MATERIALS PROVIDED =>

╔══

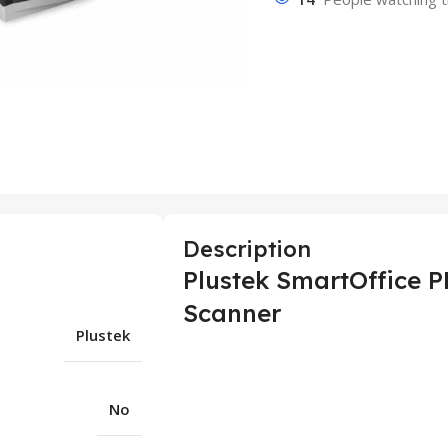
Description
Plustek SmartOffice 
Scanner
Plustek
No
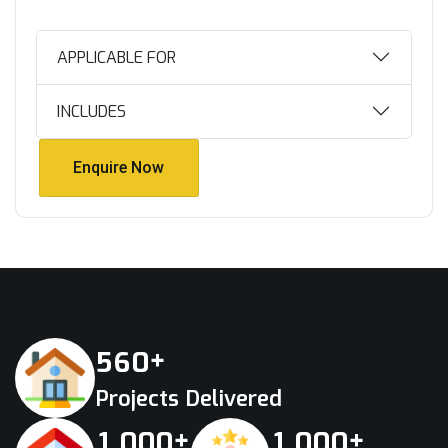
APPLICABLE FOR
INCLUDES
Enquire Now
Enquire Now
+
5
6
0
Projects Delivered
+
+
,
,
1
0
0
0
1
0
0
0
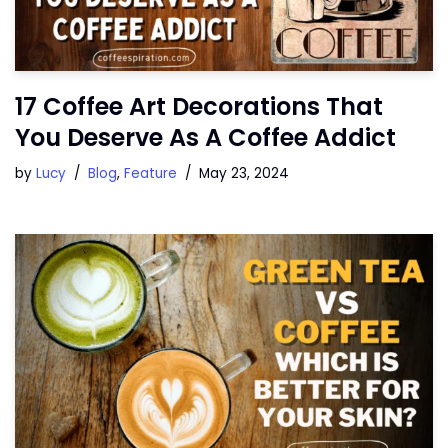
17 Coffee Art Decorations That
You Deserve As A Coffee Addict
by
Lucy
Blog
,
Feature
May 23, 2024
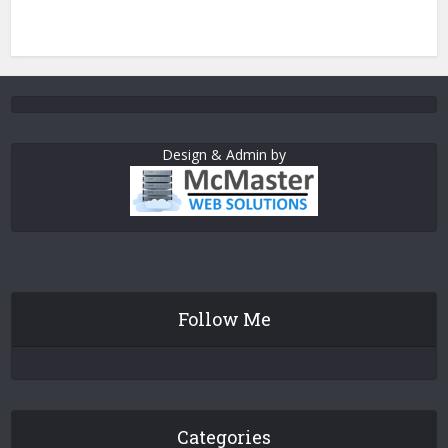
Design & Admin by
Follow Me
Categories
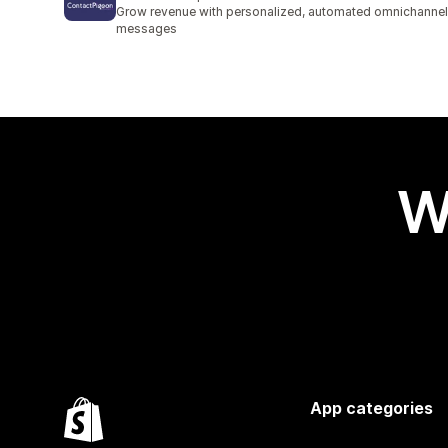
2 total reviews
Grow revenue with personalized, automated omnichannel
messages
W
App categories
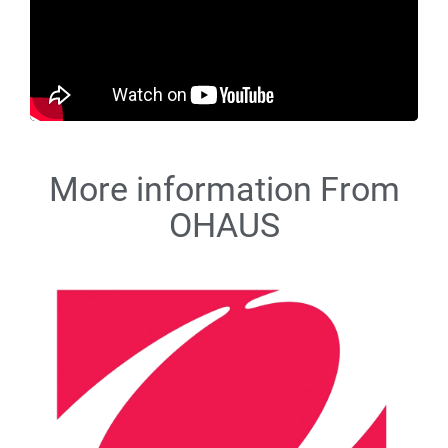
More information From
OHAUS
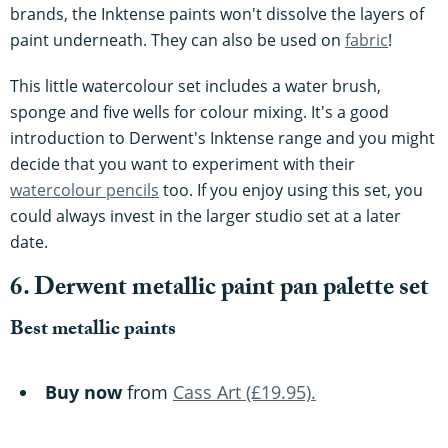
brands, the Inktense paints won't dissolve the layers of
paint underneath. They can also be used on
fabric
!
This little watercolour set includes a water brush,
sponge and five wells for colour mixing. It's a good
introduction to Derwent's Inktense range and you might
decide that you want to experiment with their
watercolour pencils
too. If you enjoy using this set, you
could always invest in the larger studio set at a later
date.
6. Derwent metallic paint pan palette set
Best metallic paints
Buy now
from
Cass Art (£19.95).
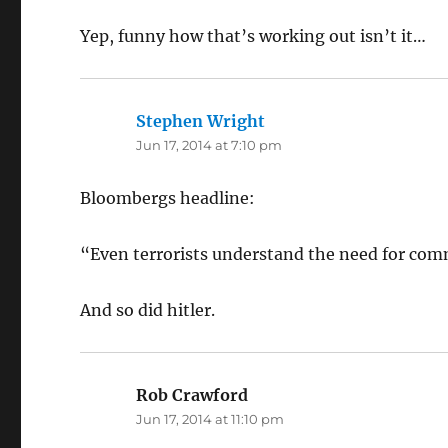
Yep, funny how that’s working out isn’t it…
Stephen Wright
says:
Jun 17, 2014 at 7:10 pm
Bloombergs headline:
“Even terrorists understand the need for co
And so did hitler.
Rob Crawford
says:
Jun 17, 2014 at 11:10 pm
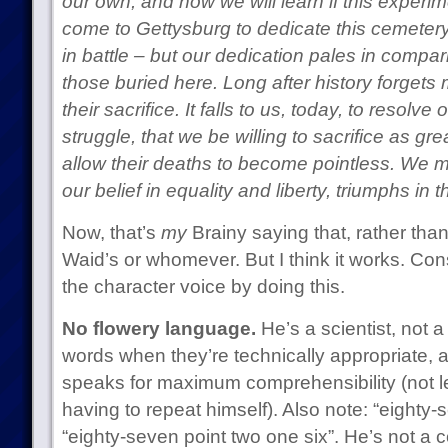
our own, and now we will learn if this experim
come to Gettysburg to dedicate this cemetery
in battle – but our dedication pales in compar
those buried here. Long after history forgets
their sacrifice. It falls to us, today, to resolv
struggle, that we be willing to sacrifice as gr
allow their deaths to become pointless. We m
our belief in equality and liberty, triumphs in
Now, that’s
my
Brainy saying that, rather than
Waid’s or whomever. But I think it works. Co
the character voice by doing this.
No flowery language.
He’s a scientist, not a
words when they’re technically appropriate, a
speaks for maximum comprehensibility (not 
having to repeat himself). Also note: “eighty-
“eighty-seven point two one six”. He’s not a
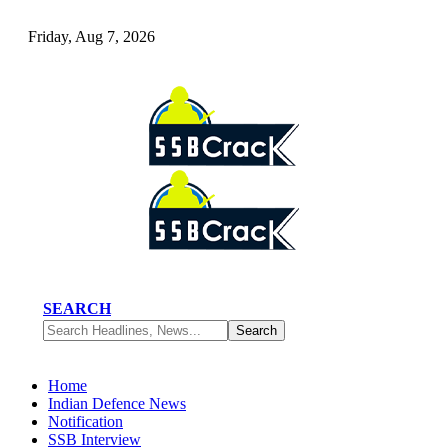
Friday, Aug 7, 2026
SEARCH
Home
Indian Defence News
Notification
SSB Interview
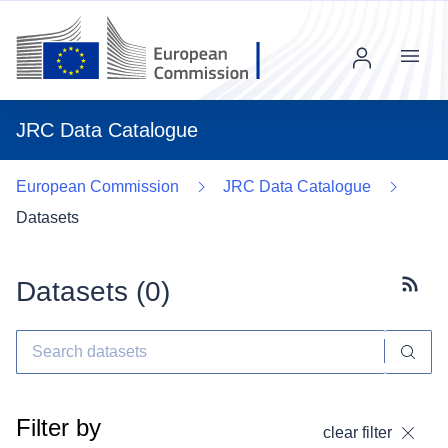
Menu
JRC Data Catalogue
European Commission
JRC Data Catalogue
Datasets
Datasets (
0
)
Subscr
Filter by
clear filter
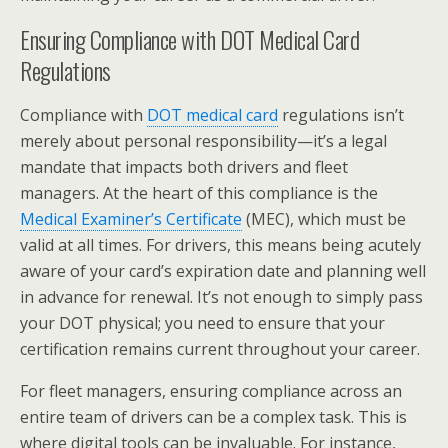
Ensuring Compliance with DOT Medical Card
Regulations
Compliance with
DOT medical card
regulations isn’t
merely about personal responsibility—it’s a legal
mandate that impacts both drivers and fleet
managers. At the heart of this compliance is the
Medical Examiner’s Certificate
(MEC), which must be
valid at all times. For drivers, this means being acutely
aware of your card’s expiration date and planning well
in advance for renewal. It’s not enough to simply pass
your DOT physical; you need to ensure that your
certification remains current throughout your career.
For fleet managers, ensuring compliance across an
entire team of drivers can be a complex task. This is
where digital tools can be invaluable. For instance,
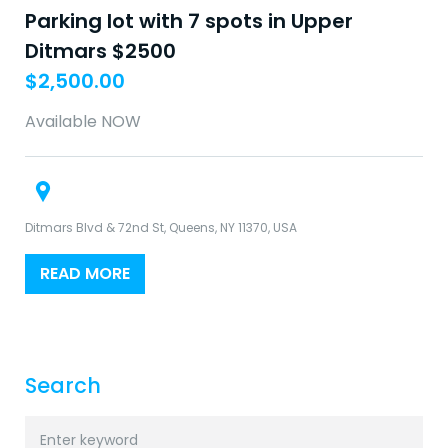
Parking lot with 7 spots in Upper
Ditmars $2500
$
2,500.00
Available NOW
Ditmars Blvd & 72nd St, Queens, NY 11370, USA
READ MORE
Search
Search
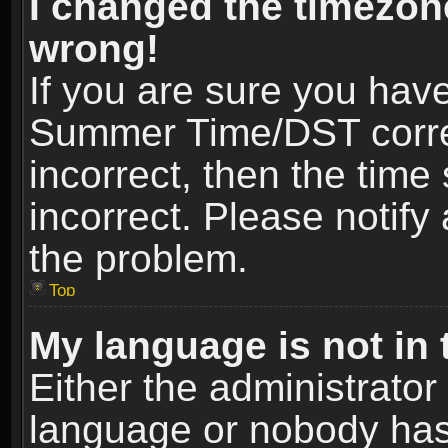
I changed the timezone
wrong!
If you are sure you hav
Summer Time/DST correct
incorrect, then the time
incorrect. Please notify 
the problem.
Top
My language is not in t
Either the administrator
language or nobody has 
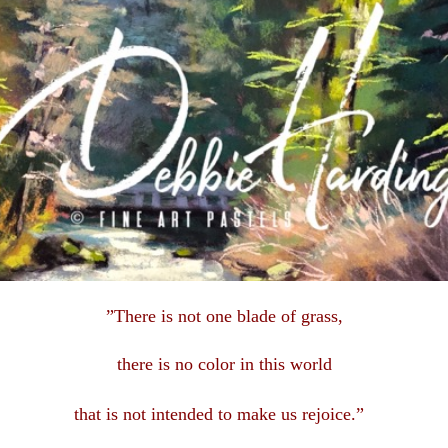
”There is not one blade of grass,
there is no color in this
world
that is not intended to make us rejoice.”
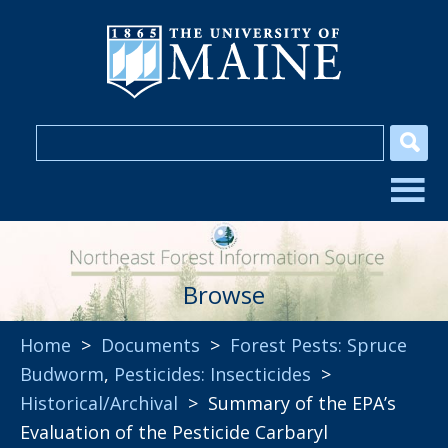
Browse
Home
>
Documents
>
Forest Pests: Spruce
Budworm
,
Pesticides: Insecticides
>
Historical/Archival
> Summary of the EPA’s
Evaluation of the Pesticide Carbaryl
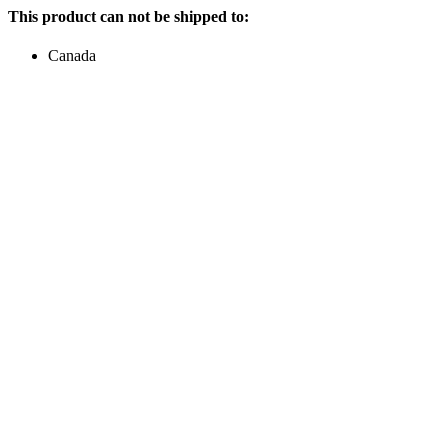
This product can not be shipped to:
Canada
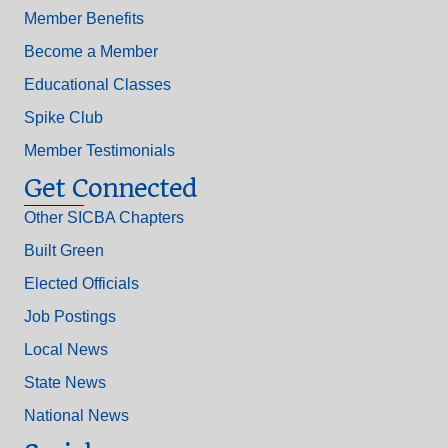
Member Benefits
Become a Member
Educational Classes
Spike Club
Member Testimonials
Get Connected
Other SICBA Chapters
Built Green
Elected Officials
Job Postings
Local News
State News
National News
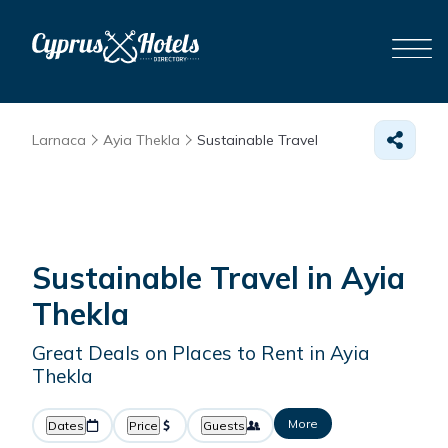
Larnaca
Ayia Thekla
Sustainable Travel
Sustainable Travel in Ayia
Thekla
Great Deals on Places to Rent in Ayia
Thekla
More
Dates
Price
Guests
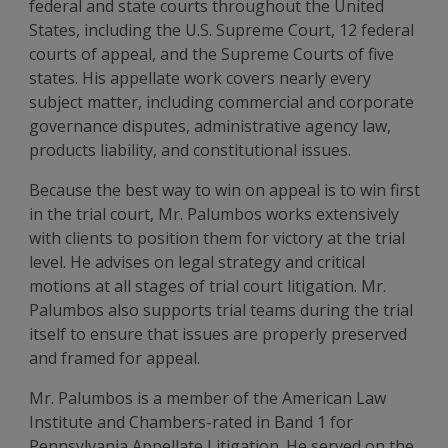
federal and state courts throughout the United
States, including the U.S. Supreme Court, 12 federal
courts of appeal, and the Supreme Courts of five
states. His appellate work covers nearly every
subject matter, including commercial and corporate
governance disputes, administrative agency law,
products liability, and constitutional issues.
Because the best way to win on appeal is to win first
in the trial court, Mr. Palumbos works extensively
with clients to position them for victory at the trial
level. He advises on legal strategy and critical
motions at all stages of trial court litigation. Mr.
Palumbos also supports trial teams during the trial
itself to ensure that issues are properly preserved
and framed for appeal.
Mr. Palumbos is a member of the American Law
Institute and Chambers-rated in Band 1 for
Pennsylvania Appellate Litigation. He served on the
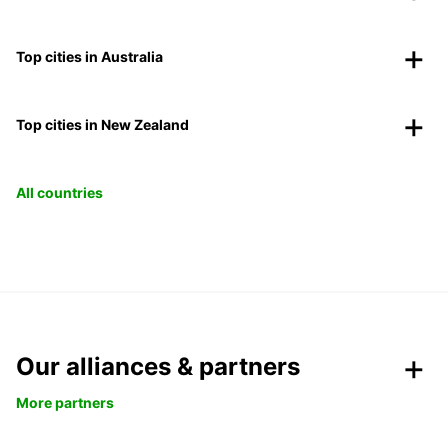
Top cities in Australia
Top cities in New Zealand
All countries
Our alliances & partners
More partners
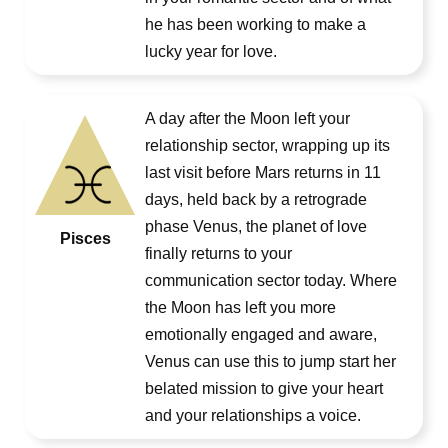
he has been working to make a
lucky year for love.
A day after the Moon left your
relationship sector, wrapping up its
last visit before Mars returns in 11
days, held back by a retrograde
phase Venus, the planet of love
Pisces
finally returns to your
communication sector today. Where
the Moon has left you more
emotionally engaged and aware,
Venus can use this to jump start her
belated mission to give your heart
and your relationships a voice.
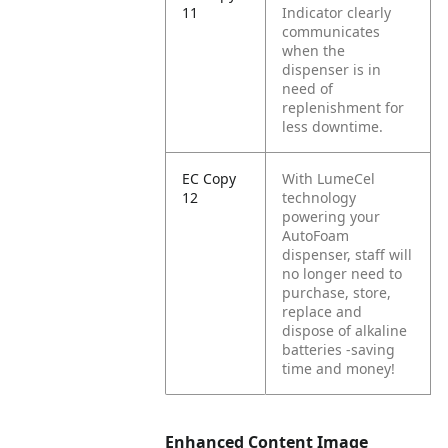
11
Indicator clearly
communicates
when the
dispenser is in
need of
replenishment for
less downtime.
EC Copy
With LumeCel
12
technology
powering your
AutoFoam
dispenser, staff will
no longer need to
purchase, store,
replace and
dispose of alkaline
batteries -saving
time and money!
Enhanced Content Image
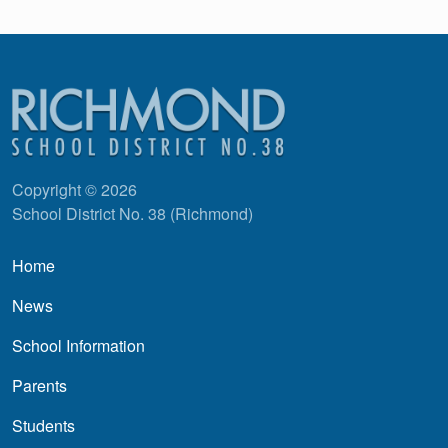
Copyright © 2026
School District No. 38 (Richmond)
Main navigation
Home
News
School Information
Parents
Students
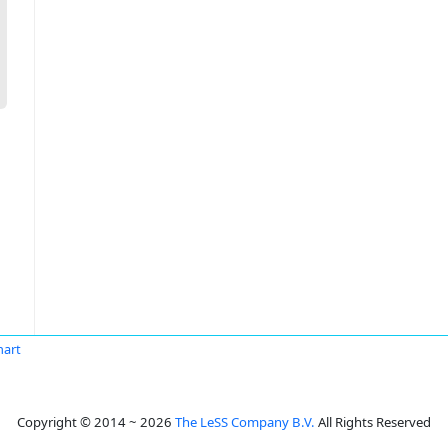
nart
Copyright © 2014 ~ 2026
The LeSS Company B.V.
All Rights Reserved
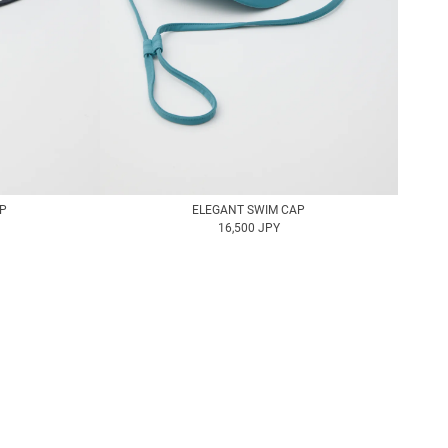
AP
ELEGANT SWIM CAP
16,500 JPY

╚══

TASK TO CARRY OUT =>
Please set down the whole listing exactly, apart from the pictures.

TASK OUTPUT =>
Description
Plustek SmartOffice 
Scanner
Plustek
No
APPLICABLE FOR
INCLUDES
Enquire Now
Enquire Now
+
5
6
0
Projects Delivered
+
+
,
,
1
0
0
0
1
0
0
0
17 Coffee Art Decorations That
You Deserve As A Coffee Addict
by
Lucy
Blog
,
Feature
May 23, 2024
Design & Admin by
Follow Me
Categories
2 total reviews
Grow revenue with personalized, automated omnichannel
messages
W
App categories
More information From
OHAUS
brands, the Inktense paints won't dissolve the layers of
paint underneath. They can also be used on
fabric
!
This little watercolour set includes a water brush,
sponge and five wells for colour mixing. It's a good
introduction to Derwent's Inktense range and you might
decide that you want to experiment with their
watercolour pencils
too. If you enjoy using this set, you
could always invest in the larger studio set at a later
date.
6. Derwent metallic paint pan palette set
Best metallic paints
Buy now
from
Cass Art (£19.95).
Yep, funny how that’s working out isn’t it…
Stephen Wright
says:
Jun 17, 2014 at 7:10 pm
Bloombergs headline:
“Even terrorists understand the need for co
And so did hitler.
Rob Crawford
says:
Jun 17, 2014 at 11:10 pm
our own, and now we will learn if this experim
come to Gettysburg to dedicate this cemetery
in battle – but our dedication pales in compar
those buried here. Long after history forgets
their sacrifice. It falls to us, today, to resolv
struggle, that we be willing to sacrifice as gr
allow their deaths to become pointless. We m
our belief in equality and liberty, triumphs in
Now, that’s
my
Brainy saying that, rather than
Waid’s or whomever. But I think it works. Co
the character voice by doing this.
No flowery language.
He’s a scientist, not a
words when they’re technically appropriate, a
speaks for maximum comprehensibility (not 
having to repeat himself). Also note: “eighty-
“eighty-seven point two one six”. He’s not a
Friday, Aug 7, 2026
SEARCH
Home
Indian Defence News
Notification
SSB Interview
Menu
JRC Data Catalogue
European Commission
JRC Data Catalogue
Datasets
Datasets (
0
)
Subscr
Filter by
clear filter
Ensuring Compliance with DOT Medical Card
Regulations
Compliance with
DOT medical card
regulations isn’t
merely about personal responsibility—it’s a legal
mandate that impacts both drivers and fleet
managers. At the heart of this compliance is the
Medical Examiner’s Certificate
(MEC), which must be
valid at all times. For drivers, this means being acutely
aware of your card’s expiration date and planning well
in advance for renewal. It’s not enough to simply pass
your DOT physical; you need to ensure that your
certification remains current throughout your career.
For fleet managers, ensuring compliance across an
entire team of drivers can be a complex task. This is
where digital tools can be invaluable. For instance,
Parking lot with 7 spots in Upper
Ditmars $2500
$
2,500.00
Available NOW
Ditmars Blvd & 72nd St, Queens, NY 11370, USA
READ MORE
Search
Search
I changed the timezone
wrong!
If you are sure you hav
Summer Time/DST correct
incorrect, then the time
incorrect. Please notify 
the problem.
Top
My language is not in t
Either the administrator
language or nobody has 
”There is not one blade of grass,
there is no color in this
world
that is not intended to make us rejoice.”
Browse
Home
>
Documents
>
Forest Pests: Spruce
Budworm
,
Pesticides: Insecticides
>
Historical/Archival
> Summary of the EPA’s
Evaluation of the Pesticide Carbaryl
This product can not be shipped to:
Canada
Member Benefits
Become a Member
Educational Classes
Spike Club
Member Testimonials
Get Connected
Other SICBA Chapters
Built Green
Elected Officials
Job Postings
Local News
State News
National News
Larnaca
Ayia Thekla
Sustainable Travel
Sustainable Travel in Ayia
Thekla
Great Deals on Places to Rent in Ayia
Thekla
More
Dates
Price
Guests
federal and state courts throughout the United
States, including the U.S. Supreme Court, 12 federal
courts of appeal, and the Supreme Courts of five
states. His appellate work covers nearly every
subject matter, including commercial and corporate
governance disputes, administrative agency law,
products liability, and constitutional issues.
Because the best way to win on appeal is to win first
in the trial court, Mr. Palumbos works extensively
with clients to position them for victory at the trial
level. He advises on legal strategy and critical
motions at all stages of trial court litigation. Mr.
Palumbos also supports trial teams during the trial
itself to ensure that issues are properly preserved
and framed for appeal.
Mr. Palumbos is a member of the American Law
Institute and Chambers-rated in Band 1 for
Pennsylvania Appellate Litigation. He served on the
Top cities in Australia
Top cities in New Zealand
All countries
Our alliances & partners
More partners
he has been working to make a
lucky year for love.
A day after the Moon left your
relationship sector, wrapping up its
last visit before Mars returns in 11
days, held back by a retrograde
phase Venus, the planet of love
Pisces
finally returns to your
communication sector today. Where
the Moon has left you more
emotionally engaged and aware,
Venus can use this to jump start her
belated mission to give your heart
and your relationships a voice.
11
Indicator clearly
communicates
when the
dispenser is in
need of
replenishment for
less downtime.
EC Copy
With LumeCel
12
technology
powering your
AutoFoam
dispenser, staff will
no longer need to
purchase, store,
replace and
dispose of alkaline
batteries -saving
time and money!
Enhanced Content Image
Copyright © 2026
School District No. 38 (Richmond)
Main navigation
Home
News
School Information
Parents
Students
nart
Copyright © 2014 ~ 2026
The LeSS Company B.V.
All Rights Reserved
AP
ELEGANT SWIM CAP
16,500 JPY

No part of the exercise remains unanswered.